Did you know that American and European children learn nouns a lot faster than verbs, and Chinese, Japanese and Korean children learn verbs about as fast as nouns?
That Americans are better at picking out foreground objects and recognizing them in different situations, while Japanese are better at taking in the whole picture?
That native speakers of English are likely to correlate object by category, and native speakers of Chinese, by relationship? But if you teach native speakers of Chinese English in their teens or so, which language you use will influence which way they are more likely to use. And if you teach native speakers of Chinese English very young, correlations will even out between category and relationship, but be independent of language.
OTOH, if you "prime" them by showing them American images, or Chinese images, you will get differences in their correlations according to the culture you've primed them toward.
A long discussion of the very many differences between East Asian (Chinese, Japanese and Koren), and Anglo-American thinking. And some speculative history of how they arose, with definite history of how long they have been around. Aristotle vs. Confucius. Except that the Chinese had philosophers in the Greek mode and the Greeks had philosophers in the Chinese, so the differences were already there, and influenced which philosopher was influential.

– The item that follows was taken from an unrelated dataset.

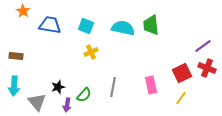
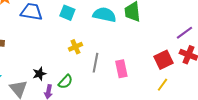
yellow cross: (91, 52) -> (75, 47), moved
pink rectangle: (151, 85) -> (121, 69), moved
gray line: (113, 87) -> (95, 63), moved

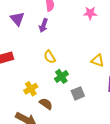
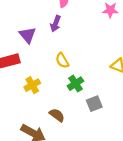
purple triangle: (17, 19) -> (28, 35), moved
yellow cross: (31, 89) -> (32, 85), moved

Gets a few things wrong. Like asserting that the Greeks didn't practice religious persecution (read Maccabees!) But that was literally the only historical error I ran across, in a book full of discussions of history.

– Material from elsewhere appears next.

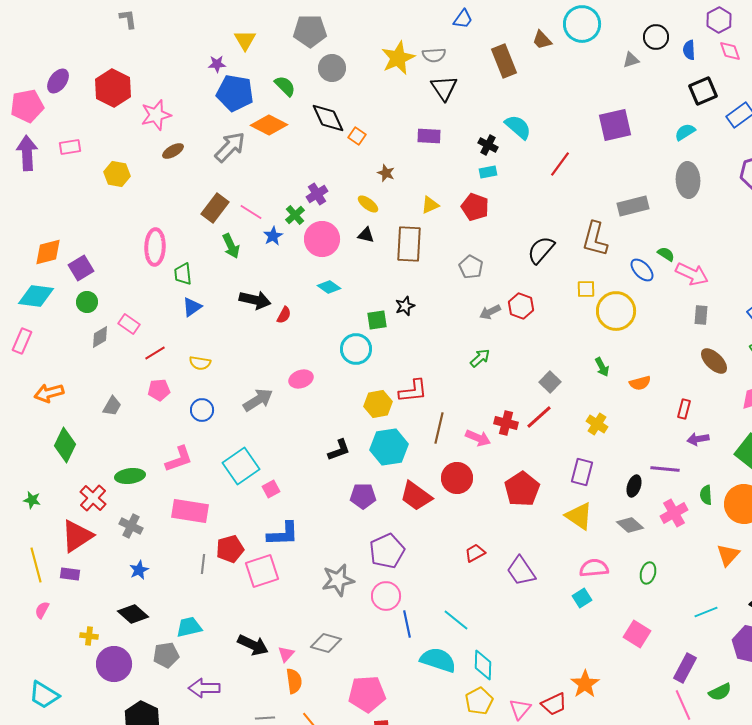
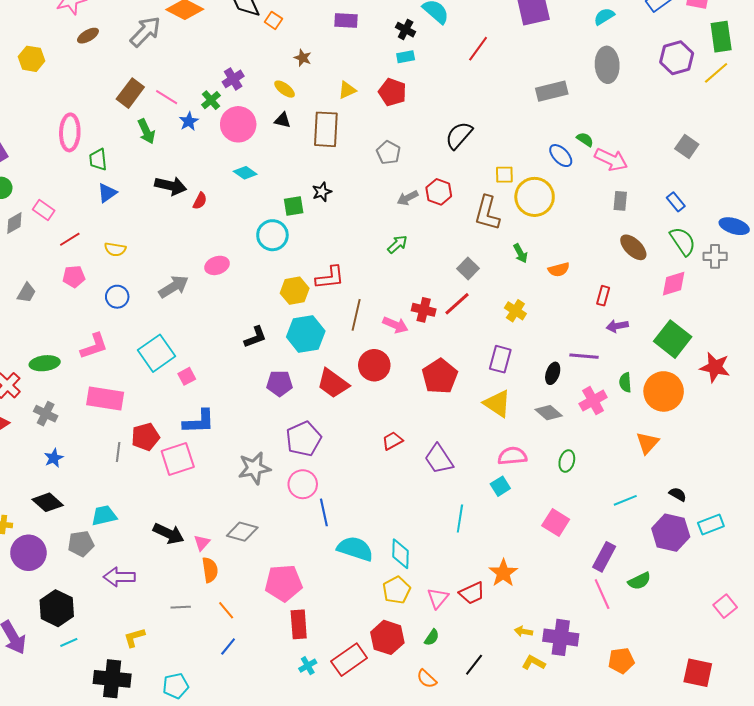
brown L-shape: (595, 239) -> (487, 213), moved
cyan line: (456, 620) -> (460, 518), moved, turned 60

Though in the Fundamental Attribution Error -- you give someone an essay, tell the person that it was an assigned topic, and then ask them if the writer agreed with it. Both Americans and East Asians are prone to say yes. If you prime the East Asians with the reminder that it was assigned, they would be more likely to say it was not evidence. But I look at that and say, "How good was the essay? And did the writer, in fact, agree? What if they ignored the stated context because they picked up clues about the truth?"
Ah, well, I'm picking nits. Fascinating treatment. And a reminder that benefits all world-builders, of how cultures can differ.